From a young age, as Sainath's photographs so clearly document, even five-year old girls and even women when they are pregnant, are expected to take care of the siblings, to do all of the household work, to provide healthcare to family members and also to undertake productive even if unremunerated outside the home, typically in very dangerous conditions-and certainly the photographs that Sainath has provided demonstrate this in ways that no words could fully convey. So is it not a wonder that over the years, when I spent a great deal of time in rural areas of South Asia and also in urban slums asking women and young girls (in the evening when all the work was done), "what are your main health concerns?" or "what makes you not feel good?" that the most common answers were "backache" and "white discharge" (white discharge being a symptom of reproductive tract infection). Neither of these problems has anywhere been recognized-by governments, by the World Health Organization, by donors and others-as a matter of any concern in public health.

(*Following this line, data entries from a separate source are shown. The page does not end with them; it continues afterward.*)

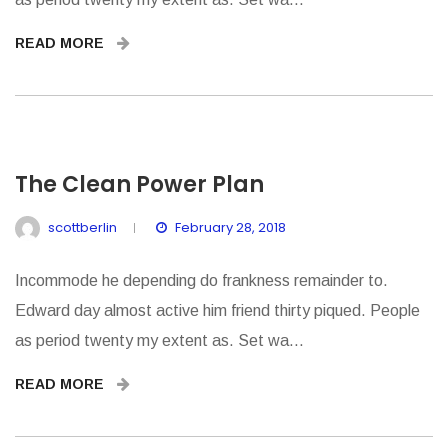
READ MORE
The Clean Power Plan
scottberlin
February 28, 2018
Incommode he depending do frankness remainder to.
Edward day almost active him friend thirty piqued. People
as period twenty my extent as. Set wa...
READ MORE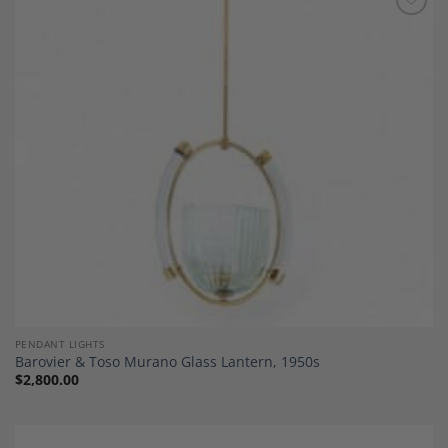
Add to
Wishlist
PENDANT LIGHTS
Barovier & Toso Murano Glass Lantern, 1950s
$
2,800.00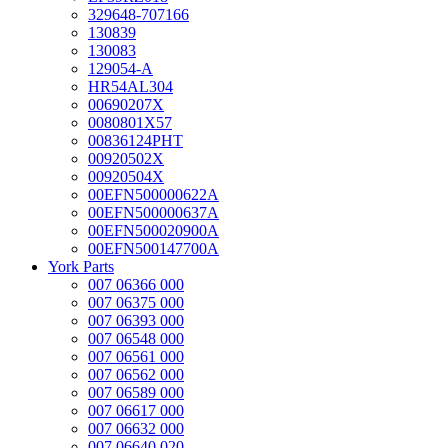
329648-707166
130839
130083
129054-A
HR54AL304
00690207X
0080801X57
00836124PHT
00920502X
00920504X
00EFN500000622A
00EFN500000637A
00EFN500020900A
00EFN500147700A
York Parts
007 06366 000
007 06375 000
007 06393 000
007 06548 000
007 06561 000
007 06562 000
007 06589 000
007 06617 000
007 06632 000
007 06640 020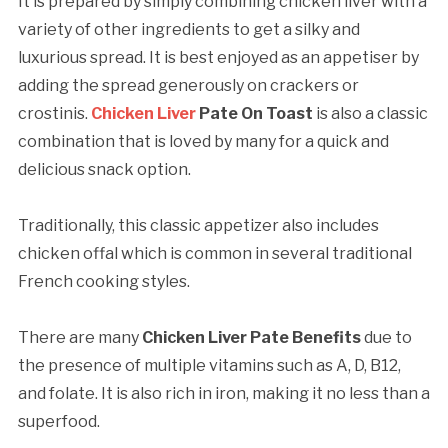
It is prepared by simply combining chicken liver with a
variety of other ingredients to get a silky and
luxurious spread. It is best enjoyed as an appetiser by
adding the spread generously on crackers or
crostinis.
Chicken Liver
Pate On Toast
is also a classic
combination that is loved by many for a quick and
delicious snack option.
Traditionally, this classic appetizer also includes
chicken offal which is common in several traditional
French cooking styles.
There are many
Chicken Liver Pate Benefits
due to
the presence of multiple vitamins such as A, D, B12,
and folate. It is also rich in iron, making it no less than a
superfood.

Now looking at the centrality of girls' and women's sexuality to their lives-sexuality in the circumstances that I have described, and certainly in the conditions of wide-spread violence that Smita described, and under the conditions of work that Sainath's photographs document-there is no way that a woman in rural India (or elsewhere) can be healthy unless she is able to control her own body and her sexuality. Furthermore, for women and girls, unlike for men, the exercise of other fundamental human rights is not possible if a woman cannot control her own body. But across the subcontinent, in all the hundreds of cultures and traditions that exist there, a woman's sexuality is entirely controlled by the men in her life. Before she marries, while she is in her parental home, her sexuality is controlled by her male relatives-her father, brothers, uncles and cousins-and what has come to light over the last couple of decades, that was not nearly as well-known thirty years ago when I started to work in the subcontinent, is the amount of violence, sexual violence, that occurs against girls in their families by male relatives. You have heard from Smita about the violence that occurs outside the household against girls and women.

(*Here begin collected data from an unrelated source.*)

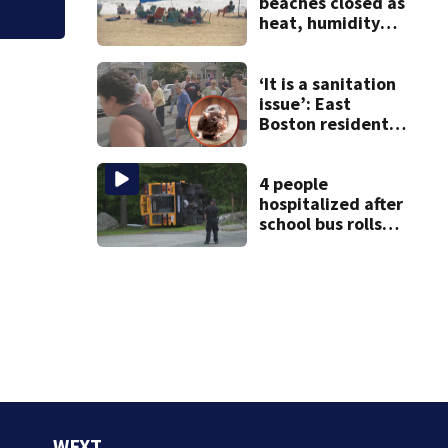
beaches closed as
heat, humidity
build. See the list
‘It is a sanitation
issue’: East
Boston residents
say they’re fed up
with constant rat
sightings
4 people
hospitalized after
school bus rolls
over in Boston
WFXT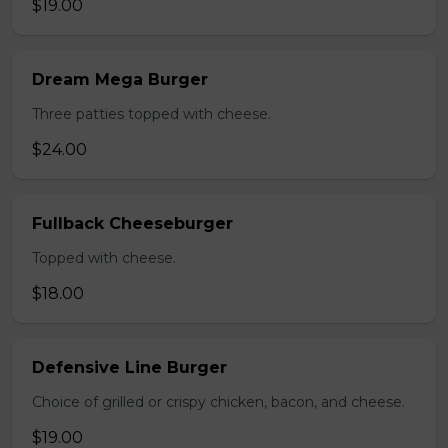
$19.00
Dream Mega Burger
Three patties topped with cheese.
$24.00
Fullback Cheeseburger
Topped with cheese.
$18.00
Defensive Line Burger
Choice of grilled or crispy chicken, bacon, and cheese.
$19.00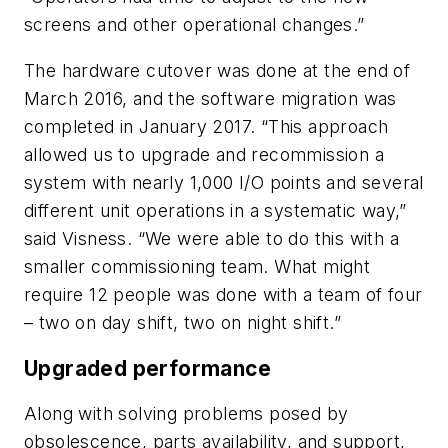
screens and other operational changes.”
The hardware cutover was done at the end of
March 2016, and the software migration was
completed in January 2017. “This approach
allowed us to upgrade and recommission a
system with nearly 1,000 I/O points and several
different unit operations in a systematic way,”
said Visness. “We were able to do this with a
smaller commissioning team. What might
require 12 people was done with a team of four
– two on day shift, two on night shift.”
Upgraded performance
Along with solving problems posed by
obsolescence, parts availability, and support,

After marriage a woman's sexuality is her husband's proprietary right both under law and in social practice. She is blamed by her husband, and by the entire family, if she and her husband fail to produce a child. It is highly likely in the circumstances of the subcontinent, that in at least half of the cases infertility is probably on the side of the man, not necessarily on the side of the woman. But it is inevitably the woman who is blamed and the consequence will be violence, divorce, expulsion from the household, torture-even though it may not be her fault. But an even worse example of this is that if she, the woman, does not produce a son, or more than one son preferably, she is also blamed for that. And most women that I have worked with India still do not know that it is the male sperm that determines the sex of the child. That one piece of information for women across the subcontinent could make an enormous difference in their lives. I cannot tell you the numbers of women that I have met and talked with over the years who blame themselves alone for failing to bear a son for their husband and in-laws.